FRANK STELLA

Nogaro

Details
FRANK STELLA
Nogaro
oil, colored oilsticks, glitter and lacquer on honeycomb aluminum and fiberglass
115 x 123 x 21in. (292 x 312.4 x 53.4cm.)
Executed in 1981
Provenance
M. Knoedler & Co., Inc., New York
Acquired from the above by the late owners on Oct. 5, 1981 for $90,000
Literature
N. Frackman, "Tracking Stella's Circuit Series," Arts, April 1982, p. 136 (illustrated)
Exhibited
New York, M. Knoedler & Co., Inc., Frank Stella, Oct.-Nov. 1981, p. 106, no. 5 (illustrated)
New York, The Museum of Modern Art; Amsterdam, Stedelijk Museum; Paris, Muse national d'art moderne, Centre Georges Pompidou; Minneapolis, Walker Art Center; Houston, Contemporary Arts Museum, and Los Angeles, County Museum of Art, Frank Stella: 1970-1987, Oct. 1987-Sept. 1989, p. 106 (illustrated)

Lot Essay

Stella began to produce his extraordinary Circuit series in 1980. Named after car racing circuits in Europe, these works are based on a group of twenty-four drawings and maquettes which the artist made in 1980 and which he began to realize on a large scale the following year. He made two large-scale renditions of each maquette--one in which the completed works are three times larger than the maquettes and one in which they are 4.75 times larger--and also one series on a smaller scale--1.25 times the size of the maquette. In all, there are 68 reliefs.

In the Circuit series, Stella extended his artistic vocabulary in two ways: he began to use a Flexicurve, a flexible tool made of metal and rubber that can be bent to provide an infinite variety of smooth curves. He also recovered from his workshop the negative shapes left over from earlier curves which he had cut. The long sinuous curves from the Flexicurve and the irregular, sometimes awkward shapes of the fragmentary elements dramatically altered the compositions he was able to make.

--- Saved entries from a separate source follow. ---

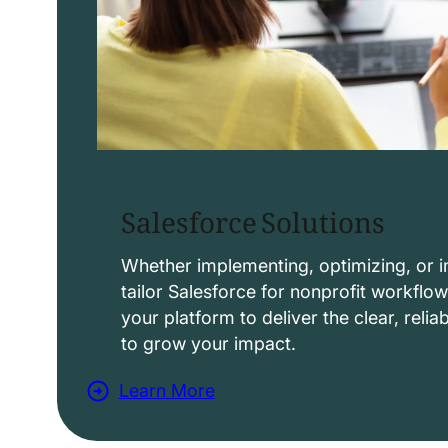
Salesforce Solutions
Whether implementing, optimizing, or i
tailor Salesforce for nonprofit workflo
your platform to deliver the clear, reli
to grow your impact.
Learn More
a
b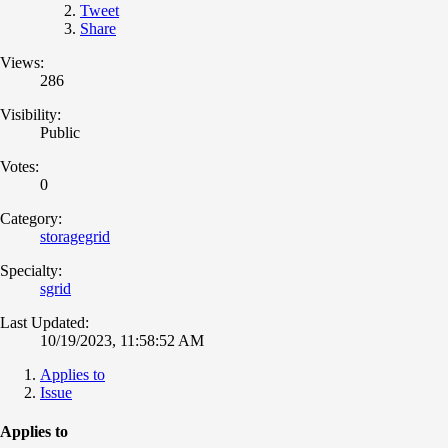
Tweet
Share
Views:
286
Visibility:
Public
Votes:
0
Category:
storagegrid
Specialty:
sgrid
Last Updated:
10/19/2023, 11:58:52 AM
Applies to
Issue
Applies to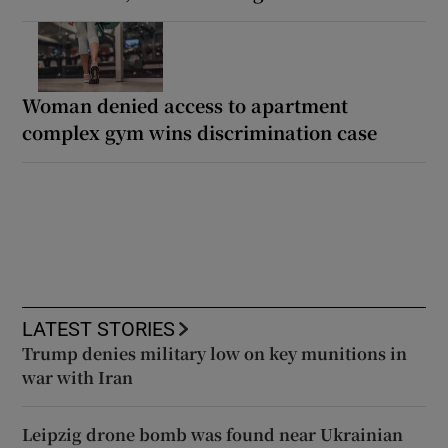
Woman denied access to apartment
complex gym wins discrimination case
LATEST STORIES
Trump denies military low on key munitions in
war with Iran
Leipzig drone bomb was found near Ukrainian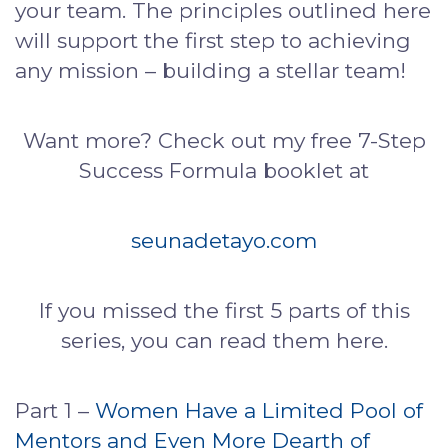
your team. The principles outlined here
will support the first step to achieving
any mission – building a stellar team!
Want more? Check out my free 7-Step
Success Formula booklet at
seunadetayo.com
If you missed the first 5 parts of this
series, you can read them here.
Part 1 –
Women Have a Limited Pool of
Mentors and Even More Dearth of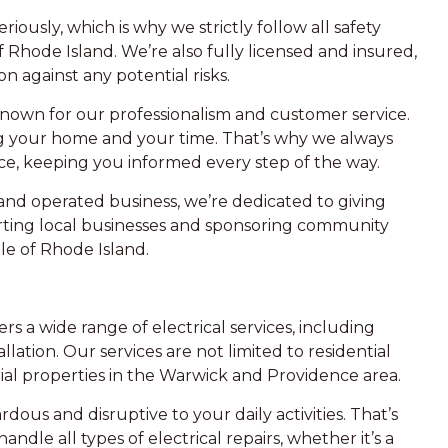
iously, which is why we strictly follow all safety
f Rhode Island. We’re also fully licensed and insured,
n against any potential risks.
 known for our professionalism and customer service.
 your home and your time. That’s why we always
ce, keeping you informed every step of the way.
d operated business, we’re dedicated to giving
rting local businesses and sponsoring community
e of Rhode Island.
fers a wide range of electrical services, including
llation. Our services are not limited to residential
al properties in the Warwick and Providence area.
rdous and disruptive to your daily activities. That’s
ndle all types of electrical repairs, whether it’s a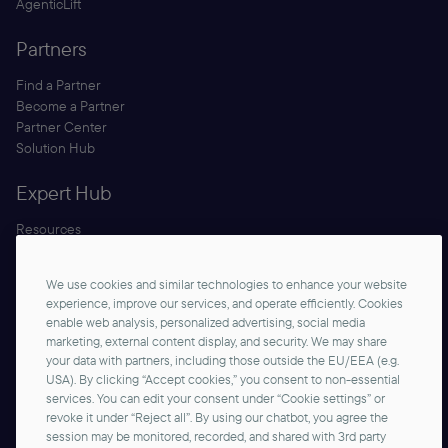
AgenticLift
Partners
Find a Partner
Become a Partner
Partner Center
Solution Hub
Expert Hub
Resources
Blog
Security
We use cookies and similar technologies to enhance your website
Documentation
experience, improve our services, and operate efficiently. Cookies
enable web analysis, personalized advertising, social media
marketing, external content display, and security. We may share
your data with partners, including those outside the EU/EEA (e.g.
USA). By clicking “Accept cookies,” you consent to non-essential
services. You can edit your consent under “Cookie settings” or
revoke it under “Reject all”. By using our chatbot, you agree the
session may be monitored, recorded, and shared with 3rd party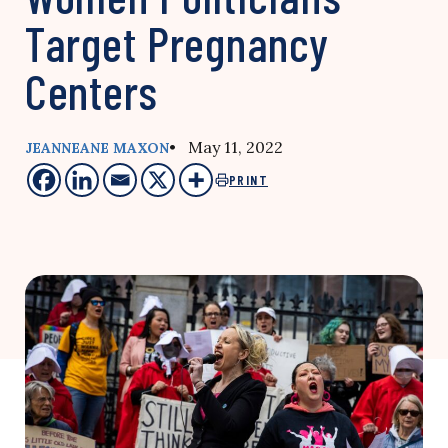
Target Pregnancy
Centers
• May 11, 2022
JEANNEANE MAXON
PRINT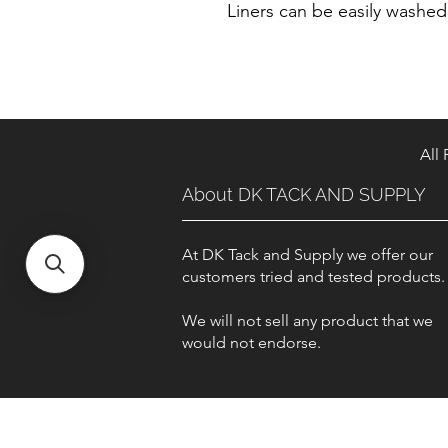
Liners can be easily washe
All
About DK TACK AND SUPPLY
At DK Tack and Supply we offer our
customers tried and tested products
We will not sell any product that we
would not endorse.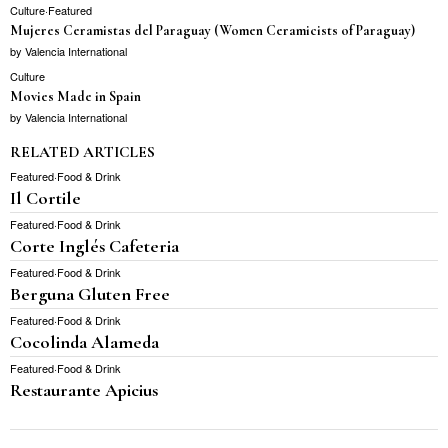
Culture
·
Featured
Mujeres Ceramistas del Paraguay (Women Ceramicists of Paraguay)
by
Valencia International
Culture
Movies Made in Spain
by
Valencia International
RELATED ARTICLES
Featured
·
Food & Drink
Il Cortile
Featured
·
Food & Drink
Corte Inglés Cafeteria
Featured
·
Food & Drink
Berguna Gluten Free
Featured
·
Food & Drink
Cocolinda Alameda
Featured
·
Food & Drink
Restaurante Apicius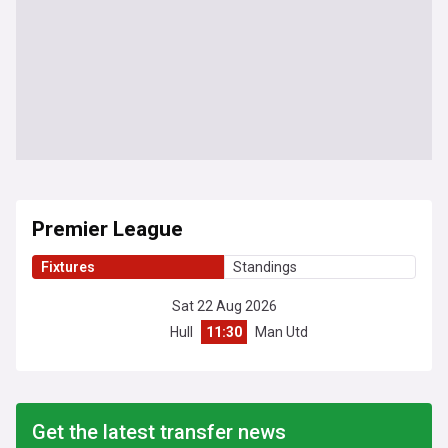
Premier League
Fixtures
Standings
Sat 22 Aug 2026
Hull
11:30
Man Utd
Get the latest transfer news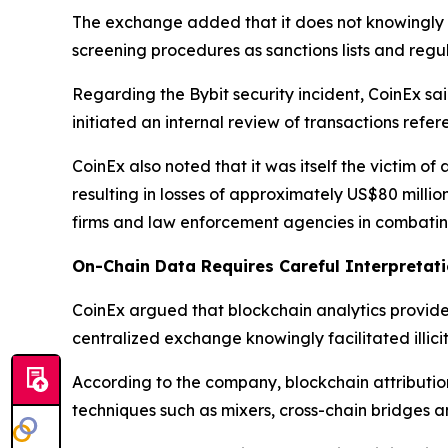
The exchange added that it does not knowingly pr
screening procedures as sanctions lists and regu
Regarding the Bybit security incident, CoinEx sa
initiated an internal review of transactions refer
CoinEx also noted that it was itself the victim of
resulting in losses of approximately US$80 milli
firms and law enforcement agencies in combating
On-Chain Data Requires Careful Interpretat
CoinEx argued that blockchain analytics provide 
centralized exchange knowingly facilitated illicit 
According to the company, blockchain attribution
techniques such as mixers, cross-chain bridges an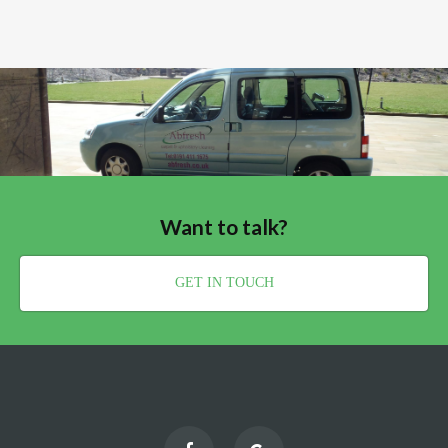
Want to talk?
GET IN TOUCH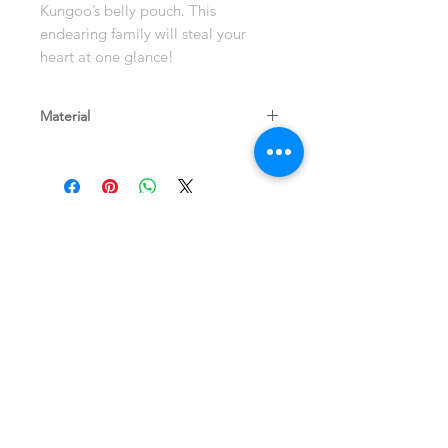
Kungoo’s belly pouch. This
endearing family will steal your
heart at one glance!
Material
Eucalyptus Wood
Shop
Terms and Store
About
Policy
Contact
Shipping & Returns
Join our mailing list
Never miss an update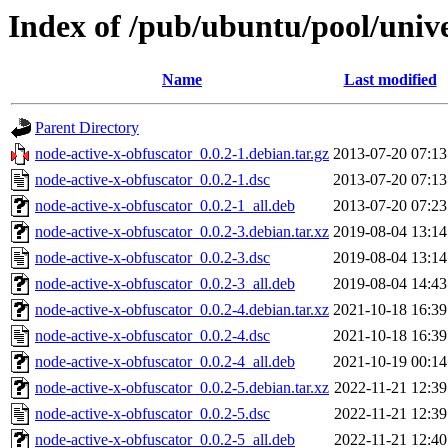
Index of /pub/ubuntu/pool/unive
Name
Last modified
Parent Directory
node-active-x-obfuscator_0.0.2-1.debian.tar.gz
2013-07-20 07:13
node-active-x-obfuscator_0.0.2-1.dsc
2013-07-20 07:13
node-active-x-obfuscator_0.0.2-1_all.deb
2013-07-20 07:23
node-active-x-obfuscator_0.0.2-3.debian.tar.xz
2019-08-04 13:14
node-active-x-obfuscator_0.0.2-3.dsc
2019-08-04 13:14
node-active-x-obfuscator_0.0.2-3_all.deb
2019-08-04 14:43
node-active-x-obfuscator_0.0.2-4.debian.tar.xz
2021-10-18 16:39
node-active-x-obfuscator_0.0.2-4.dsc
2021-10-18 16:39
node-active-x-obfuscator_0.0.2-4_all.deb
2021-10-19 00:14
node-active-x-obfuscator_0.0.2-5.debian.tar.xz
2022-11-21 12:39
node-active-x-obfuscator_0.0.2-5.dsc
2022-11-21 12:39
node-active-x-obfuscator_0.0.2-5_all.deb
2022-11-21 12:40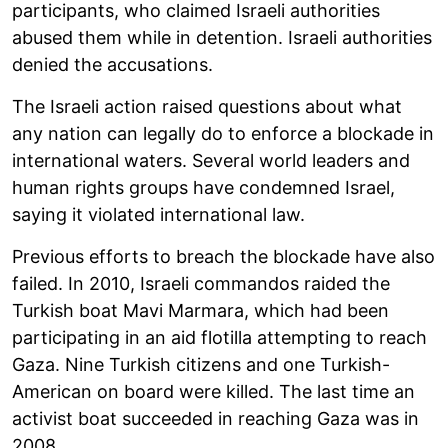
participants, who claimed Israeli authorities
abused them while in detention. Israeli authorities
denied the accusations.
The Israeli action raised questions about what
any nation can legally do to enforce a blockade in
international waters. Several world leaders and
human rights groups have condemned Israel,
saying it violated international law.
Previous efforts to breach the blockade have also
failed. In 2010, Israeli commandos raided the
Turkish boat Mavi Marmara, which had been
participating in an aid flotilla attempting to reach
Gaza. Nine Turkish citizens and one Turkish-
American on board were killed. The last time an
activist boat succeeded in reaching Gaza was in
2008.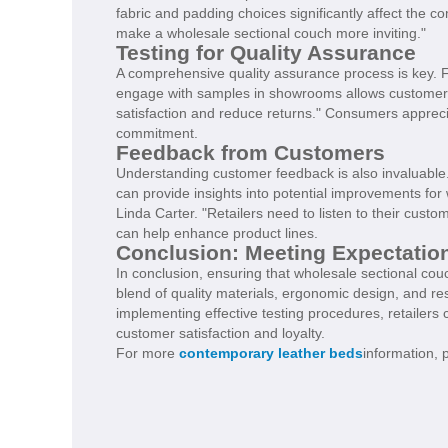
fabric and padding choices significantly affect the c
make a wholesale sectional couch more inviting."
Testing for Quality Assurance
A comprehensive quality assurance process is key. F
engage with samples in showrooms allows customers 
satisfaction and reduce returns." Consumers appreci
commitment.
Feedback from Customers
Understanding customer feedback is also invaluable
can provide insights into potential improvements fo
Linda Carter. "Retailers need to listen to their cus
can help enhance product lines.
Conclusion: Meeting Expectatio
In conclusion, ensuring that wholesale sectional couc
blend of quality materials, ergonomic design, and r
implementing effective testing procedures, retailers 
customer satisfaction and loyalty.
For more
contemporary leather beds
information, 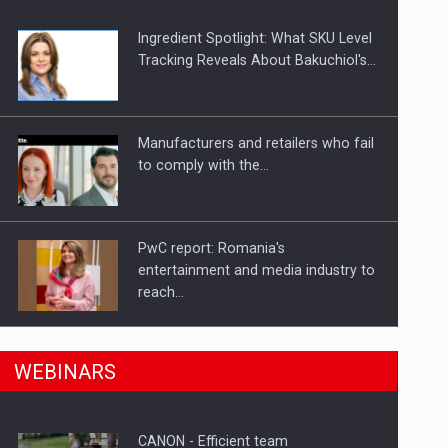
Ingredient Spotlight: What SKU Level
Tracking Reveals About Bakuchiol's…
Manufacturers and retailers who fail
to comply with the…
PwC report: Romania's
entertainment and media industry to
reach…
n Romania, are acquiring the company in a…
What HR Directors don't know about
WEBINARS
the factors that…
CANON - Efficient team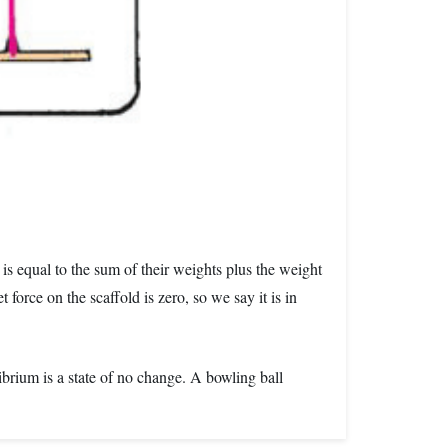
 is equal to the sum of their weights plus the weight
orce on the scaffold is zero, so we say it is in
librium is a state of no change. A bowling ball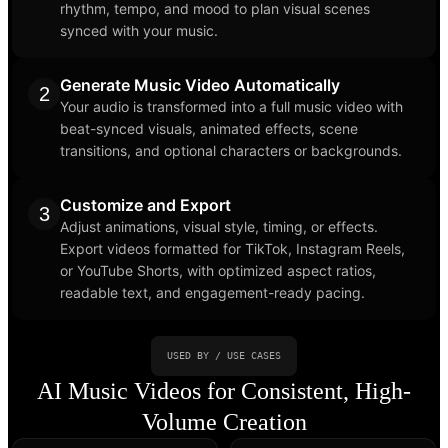
rhythm, tempo, and mood to plan visual scenes
synced with your music.
Generate Music Video Automatically
2
Your audio is transformed into a full music video with
beat-synced visuals, animated effects, scene
transitions, and optional characters or backgrounds.
Customize and Export
3
Adjust animations, visual style, timing, or effects.
Export videos formatted for TikTok, Instagram Reels,
or YouTube Shorts, with optimized aspect ratios,
readable text, and engagement-ready pacing.
USED BY / USE CASES
AI Music Videos for Consistent, High-
Volume Creation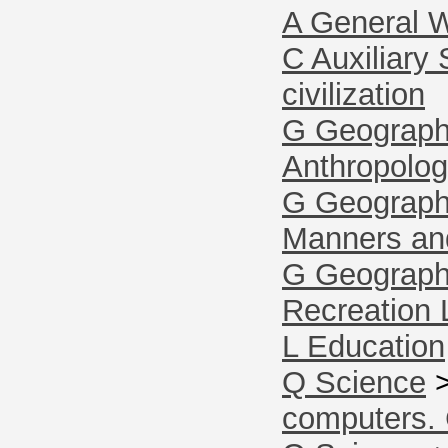
A General 
C Auxiliary 
civilization
G Geography
Anthropolo
G Geography
Manners an
G Geography
Recreation 
L Education
Q Science
computers.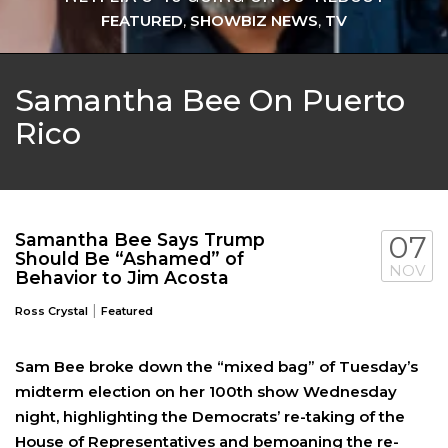
FEATURED
,
SHOWBIZ NEWS
,
TV
Samantha Bee On Puerto
Rico
Samantha Bee Says Trump
07
Should Be “Ashamed” of
NOV
Behavior to Jim Acosta
|
Ross Crystal
Featured
Sam Bee broke down the “mixed bag” of Tuesday’s
midterm election on her 100th show Wednesday
night, highlighting the Democrats’ re-taking of the
House of Representatives and bemoaning the re-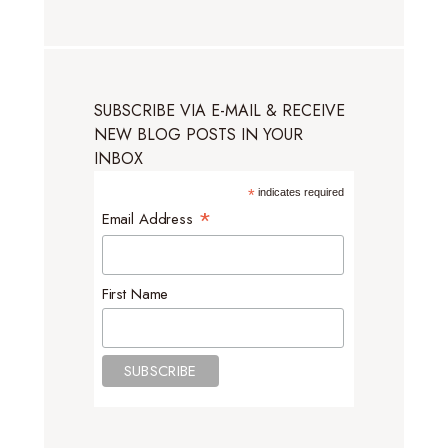
SUBSCRIBE VIA E-MAIL & RECEIVE
NEW BLOG POSTS IN YOUR
INBOX
*
indicates required
*
Email Address
First Name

Perhaps the most remarkable aspect of the Circuit series is the drama with which Stella paints the metal forms. The variety in application and texture that he is able to produce, particularly evident if a comparison is made between two versions of a given image, is remarkable. He uses wax crayons, transparent glazes and a variety of texturing devices similar to those used by the Cubists. Rubin draws a comparison between Stella and Picasso in his Cubist period, and notes that Stella made several visits to the 1980 Picasso retrospective at The Museum of Modern Art.